Bug 142356

Summary: [accessibility] filter save as HTML places caption inside image, export to XHTML drops the caption neither is good AT support
Product: LibreOffice Reporter: Stéphane Guillou (stragu) <stephane.guillou>
Component: WriterAssignee: Not Assigned <libreoffice-bugs>
Status: NEW ---    
Severity: normal CC: c_strobbe-fdo, nagharshita16, stephane.guillou, vsfoote
Priority: medium Keywords: accessibility
Version: 6.2.5.2 release   
Hardware: All   
OS: All   
Whiteboard:
Crash report or crash signature: Regression By:
Bug Depends on:    
Bug Blocks: 101912, 108799    
Attachments: ODT document with image and caption
example document saved as HTML
image with caption saved alongside HTML file

Description Stéphane Guillou (stragu) 2021-05-18 14:11:12 UTC
Description:
In this document, a caption of a picture is exported together with the picture, and is therefore not readable by a screen reader for sight-impaired users.
This is a very concerning accessibility shortcoming.

Steps to Reproduce:
1. Open attached ODT (same document as in bug 109334
2. File > Save as > HTML

Actual Results:
The resulting HTML file contains a picture with the caption integrated into it. No screen reader can pick this up, an OCR tool should be used instead.

Expected Results:
The caption is exported as a proper caption, using for example the <figcaption> tag, as described here: https://www.w3schools.com/TAGS/tag_figcaption.asp


Reproducible: Always


User Profile Reset: No



Additional Info:
Interestingly, this does not happen with a freshly created document. Also, an XHTML export has the caption as text.
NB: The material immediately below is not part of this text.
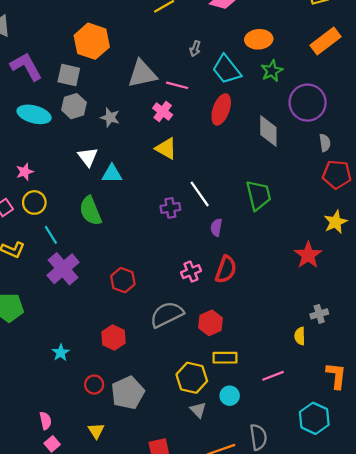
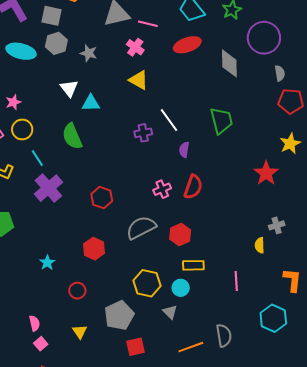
red ellipse: (221, 109) -> (187, 45), turned 52
pink line: (273, 376) -> (236, 281), turned -72
yellow hexagon: (192, 378) -> (147, 283), moved
gray pentagon: (128, 393) -> (119, 315), moved
cyan circle: (230, 396) -> (181, 288), moved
Version: 7.2.0.0.alpha0+ / LibreOffice Community
Build ID: 6b09276d157abada74e1a4989700139167207778
CPU threads: 8; OS: Linux 4.15; UI render: default; VCL: gtk3
Locale: en-AU (en_AU.UTF-8); UI: en-US
TinderBox: Linux-rpm_deb-x86_64@86-TDF, Branch:master, Time: 2021-05-14_04:32:30
Calc: threaded
Comment 1 Harshita Nag 2021-05-19 03:03:18 UTC
Can't reproduce this. 
Version: 7.0.4.2
Build ID: dcf040e67528d9187c66b2379df5ea4407429775
CPU threads: 8; OS: Linux 5.3; UI render: default; VCL: gtk3
Locale: en-IN (en_IN); UI: en-US
Calc: threaded
Comment 2 Stéphane Guillou (stragu) 2021-05-19 05:09:57 UTC
Created attachment 172158 [details]
ODT document with image and caption

Forgot to attach the problematic document.

Open, save as HTML, see gif file created along with HTML document.

Confirmed with 7.0.4.2, 7.1.3 and 7.2 alpha0+
Comment 3 Stéphane Guillou (stragu) 2021-05-19 05:11:45 UTC
Created attachment 172159 [details]
example document saved as HTML
Comment 4 Stéphane Guillou (stragu) 2021-05-19 05:12:21 UTC
Created attachment 172160 [details]
image with caption saved alongside HTML file
Comment 5 V Stuart Foote 2021-05-25 12:49:27 UTC
Does the XSL based XHTML filter do better with an Export to XHTML? Or is that a problem as well?
Comment 6 Stéphane Guillou (stragu) 2021-05-25 13:17:25 UTC
Hi Stuart

By "XSL-based XHTML filter", do you mean the one used when exporting as XHTML with "File > Export as... > XHTML"? If so, I said in the description that XHTML export saves the caption as text.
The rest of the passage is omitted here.